Academic background
- Alma mater: University of Alberta B.Sc. University of Minnesota Ph.D.
- Doctoral advisor: Edward C. Prescott

Academic work
- Discipline: Macroeconomics
- Institutions: University of Rochester New York University Stanford University University of Minnesota University of Pennsylvania Arizona State University Princeton University

= Richard Rogerson =

American economist

Richard Donald Rogerson is an American economist who is currently the Charles and Marie Robertson Professor of Public and International Affairs at Princeton University, where he is also the Director of the Louis A. Simpson Center for the Study of Macroeconomics.

==Education==
Rogerson graduated from the University of Alberta with a B.Sc. in physics in 1979 and received his Ph.D. in economics from the University of Minnesota in 1984. At Minnesota, Rogerson's dissertation advisor was the future Nobel Laureate in Economics Edward C. Prescott.

==Career==
Rogerson was an assistant professor of economics at University of Rochester from 1984 to 1987, an assistant professor of economics at New York University from 1987 to 1988, and an assistant professor of economics at Stanford University from 1988 to 1991.

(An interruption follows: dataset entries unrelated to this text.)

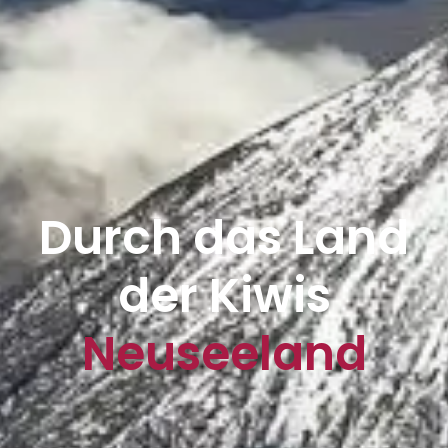
Durch das Land
der Kiwis
Neuseeland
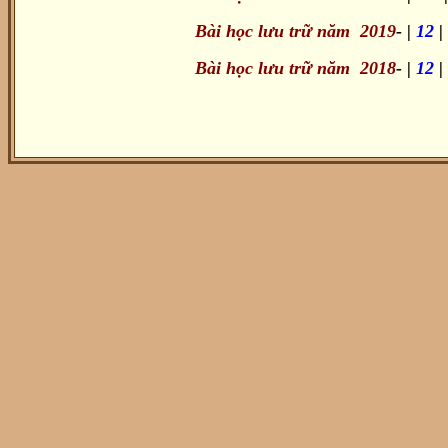
Bài học lưu trữ năm 2019
- |
12
|
Bài học lưu trữ năm 2018
- |
12
|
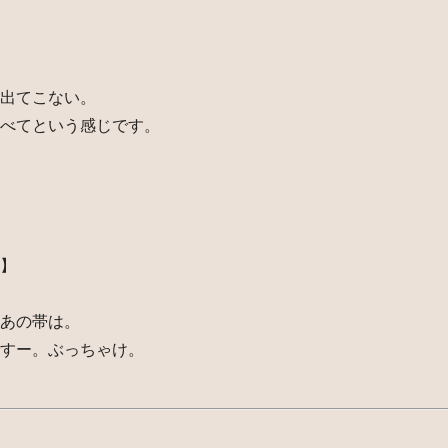
出てこない。
べてという感じです。
】
あの帯は。
すー。ぶっちゃけ。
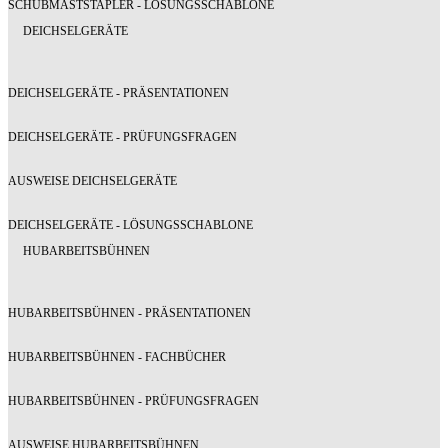
SCHUBMASTSTAPLER - LÖSUNGSSCHABLONE
DEICHSELGERÄTE
DEICHSELGERÄTE - PRÄSENTATIONEN
DEICHSELGERÄTE - PRÜFUNGSFRAGEN
AUSWEISE DEICHSELGERÄTE
DEICHSELGERÄTE - LÖSUNGSSCHABLONE
HUBARBEITSBÜHNEN
HUBARBEITSBÜHNEN - PRÄSENTATIONEN
HUBARBEITSBÜHNEN - FACHBÜCHER
HUBARBEITSBÜHNEN - PRÜFUNGSFRAGEN
AUSWEISE HUBARBEITSBÜHNEN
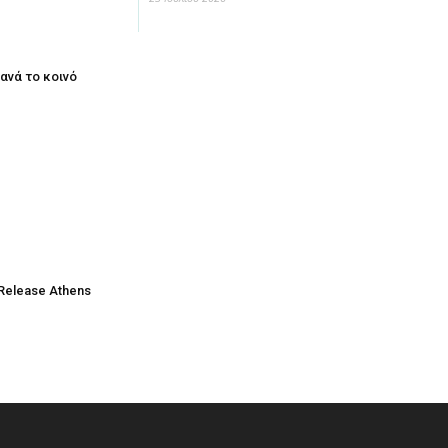
ξανά το κοινό
Release Athens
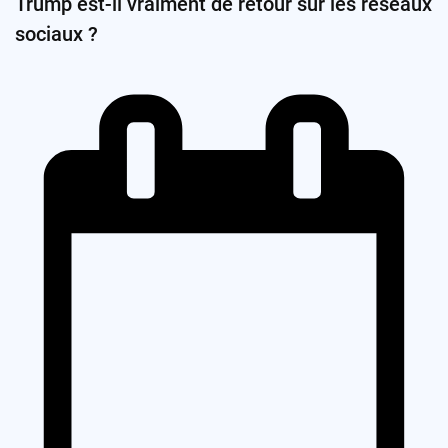
Trump est-il vraiment de retour sur les réseaux
sociaux ?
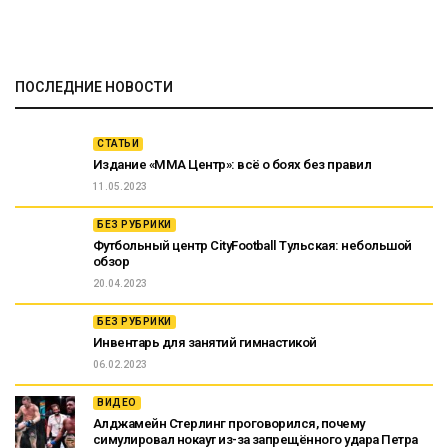
ПОСЛЕДНИЕ НОВОСТИ
СТАТЬИ
Издание «ММА Центр»: всё о боях без правил
11.05.2023
БЕЗ РУБРИКИ
Футбольный центр CityFootball Тульская: небольшой
обзор
20.04.2023
БЕЗ РУБРИКИ
Инвентарь для занятий гимнастикой
06.02.2023
ВИДЕО
Алджамейн Стерлинг проговорился, почему
симулировал нокаут из-за запрещённого удара Петра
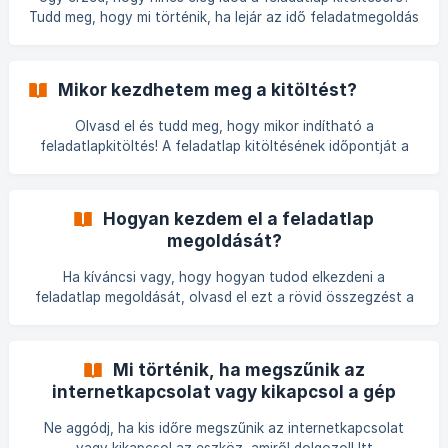
pontszámot. Erre főleg akkor van szükség, ha a feladatla
Tudd meg, hogy mi történik, ha lejár az idő feladatmegoldás
közben. A feladatsor megoldására kapott időt a feladatlap
szerkesztője határozza meg. A feladatlaphoz tartozó
időlimit leteltével a kitöltés nem folytatható, így a
Mikor kezdhetem meg a kitöltést?
megoldatlan feladatok üresen maradnak, és lenullázódnak.
Olvasd el és tudd meg, hogy mikor indítható a
feladatlapkitöltés! A feladatlap kitöltésének időpontját a
feladatlap szerkesztője határozza meg. A beállítással
megszabhatja a kitöltés kezdő- és végdátumát, a pontos
idővel együtt. Amennyiben az oktató nem állítja be a
Hogyan kezdem el a feladatlap
feladatsor megoldásának dátumát, a feladatlap bármikor
megoldását?
kitölthető. A kitöltés megkezdése előtt ezt a beállítást a
kitöltési paramétereknél tudod ellenőrizni. ![]
Ha kíváncsi vagy, hogy hogyan tudod elkezdeni a
(https://storage.crisp.chat/users/helpdesk/website/-/b/7/6/
feladatlap megoldását, olvasd el ezt a rövid összegzést a
e/b76e02
témáról! A feladatlap kitöltéséhez kattints az adott
feladatlap Kitöltés menüjére. Kattintás után megjelennek a
kitöltéséhez tartozó legfontosabb információk (hányszor
Mi történik, ha megszűnik az
tudod kitölteni a feladatlapot, mikortól és meddig indítható
internetkapcsolat vagy kikapcsol a gép
a kitöltés). Fontos, hogy ezeket a paramétereknek
dolgozatírás közben?
megfelelj, hiszen csak ekkor tudod elkezdeni a feladatlapot.
Ne aggódj, ha kis időre megszűnik az internetkapcsolat
![](https://storage.crisp.chat/users/helpdesk/web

He was later an associate professor of economics at University of Minnesota from 1991 to 1997, after which he was a professor of economics at University of Pennsylvania from 1997 to 2001.

In 2001, Rogerson was named the Rondthaler Professor of Economics at Arizona State University, where he was also Regents Professor from 2007 to 2011. Rogerson joined the faculty at Princeton University in 2011.